Georgia's modern history

Former Soviet republic Georgia declared its independence on April 9, 1991 for the second time in the 20th century. The 5.5 million Georgians live in a Caucasus area of 70,000 square kilometers. With the declaration of independence, the 1921 constitution was reinstated.

President Zviad Gamsakhurdia broke off relations with the Soviet Union and got hold of the key positions in the government: National and Foreign Affairs, Justice and Defence. But the opposing faction, led by commander Tengiz Kitovani and the national guard, occupied the television studio's in the capital T'bilisi. Civil war was dividing the country from December 1991. The Georgian region South Ossetia, with 125,000 merely islamic inhabitants, declared its own independence.

A coup d'état by a military junta chased Gamsakhurdia away on January 2, 1992. The democratically elected president fled to his birth place in the west and subsequently to Chechnya. He would shoot himself nearly two years later. Soviet minister of Foreign Affairs and ethnic Georgian Eduard Shevardnadze returned from Moscow and was installed as the State Council chairman by the co-leaders of the military junta, Tengiz Kitovani and Dzhaba Ioseliani. In October Shevardnadze was elected President (there was no other candidate), but the country kept on suffering a lot from internal conflicts in South Ossetia, Mingrelia and Abkhazia. The latter also declared itself independent, backed by Chechnya. Inflation rose to over 900%.

The next year Shevardnadze succeeded in sidelining Tengiz Kitovani and Dzhaba Ioseliani, getting special powers from the parliament to solve the nation's crisis. A United Nations sponsored peace treaty was signed that guaranteed Abkhazia's autonomy within Georgia. Georgia was admitted to the Commonwealth of Independent States, tightening the bonds with Russia and the other former Soviet republics. Shevardnadze needed Russian support to consolidate his own position in Georgia. Several opposition leaders were killed, members of the government were replaced. At the end of 1994, the inflation was at an unbelievable 20,000% in a country now without electricity, water and heating.

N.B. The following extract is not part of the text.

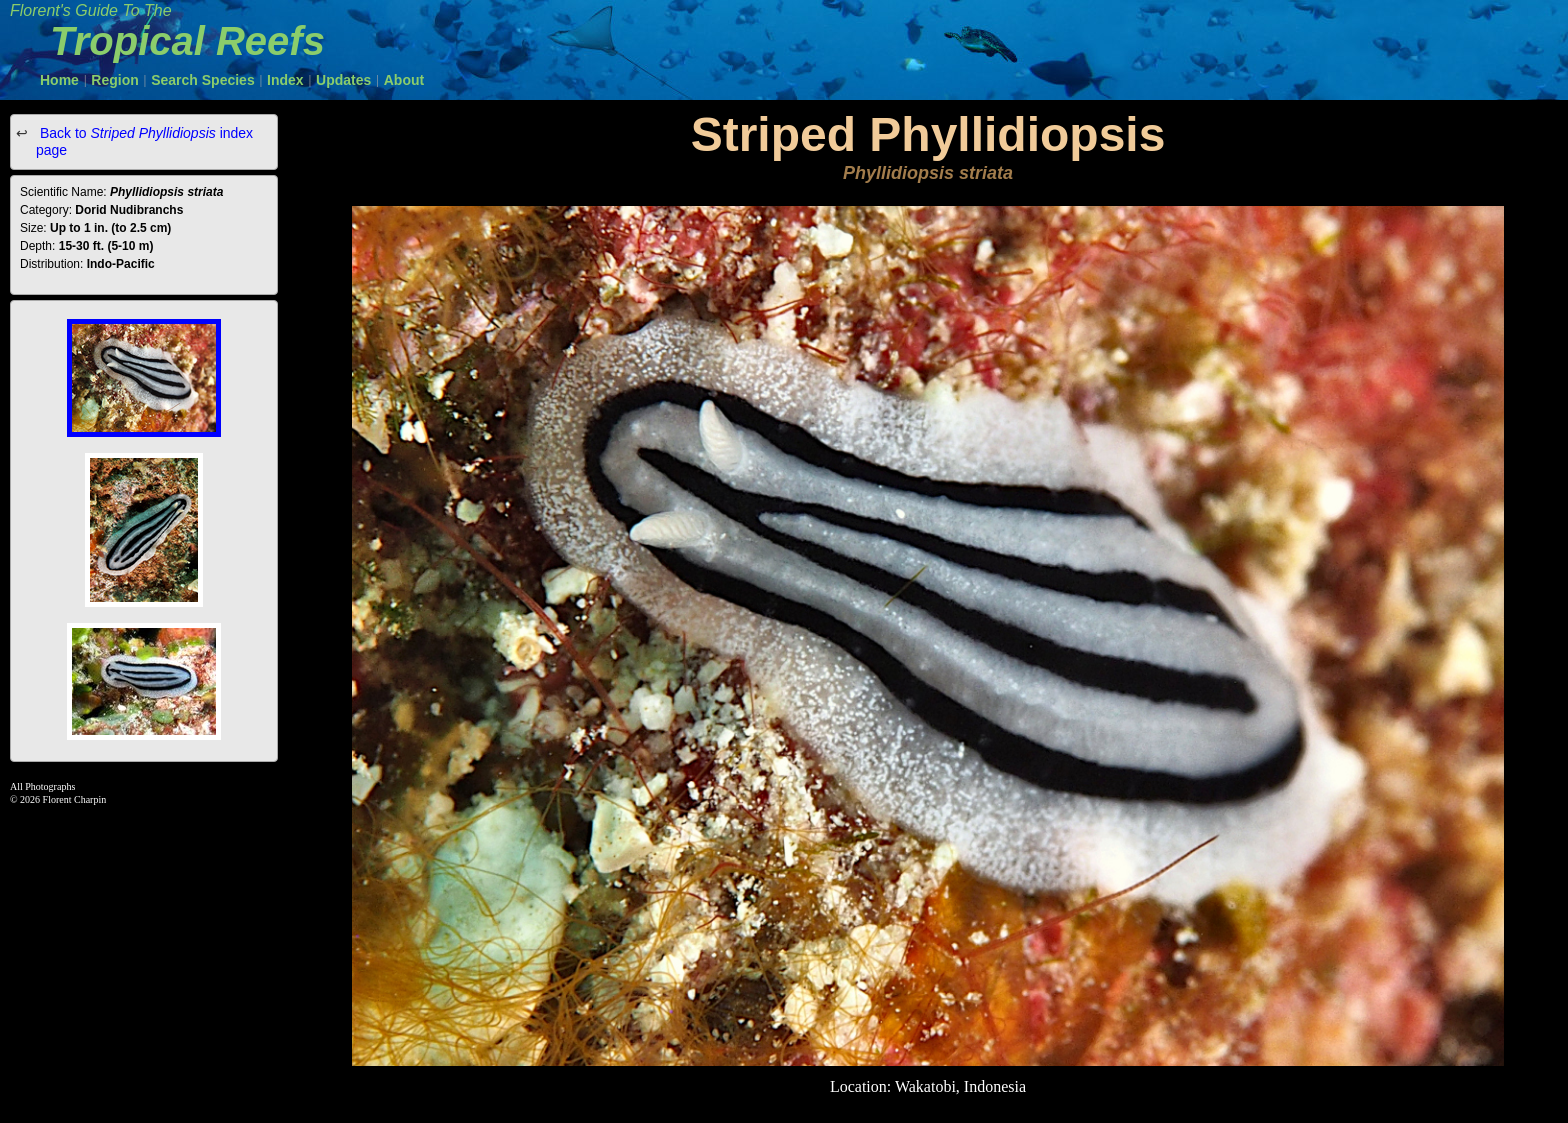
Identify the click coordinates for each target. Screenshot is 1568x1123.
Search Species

Although the political violence escalated and Shevardnadze himself was nearly assassinated as well, he was re-elected in the new Presidential Republic with a new currency supported by the IMF, the Lari. The economy would start to grow after his, with the inflation dropping to around 10% in the next few years. In these years, Shevardnadze was in danger of getting killed again as violence in Abkhazia continued, but international relationships with Europe increased. Democracy was still at a beginners' level. Elections haunted by allegations of intimidation and fraud resulted in another re-election of Shevardnadze in 1999/2000.

Our country has no future if we do not eradicate corruption.
Eduard Shevardnadze

Despite high-level corruption, economic frustration, and unfulfilled promises, most Georgians stayed loyal to Shevardnadze, the man who represented closer integration with the West. Corruption at all levels prevented the Georgian economy and governing bodies from flourishing after independence. Georgia's rate of tax collection is still one of the region's lowest, and implementing the federal budget has thus been a major challenge. Shevardnadze also called for the upgrading of military standards so that Georgia might knock on NATO's door within five years. Even though Shevardnadze repeatedly underlined the preservation of good-neighbour relations with Russia and the development of partnership relations with NATO as equally legitimate and logical goals for Georgia, Moscow found such an approach difficult to accept.

In January 2004, Mikhail Saakashvili was elected president by a landslide. A controversial parliamentary poll a few months before triggered massive protests, causing Shevardnadze to step down.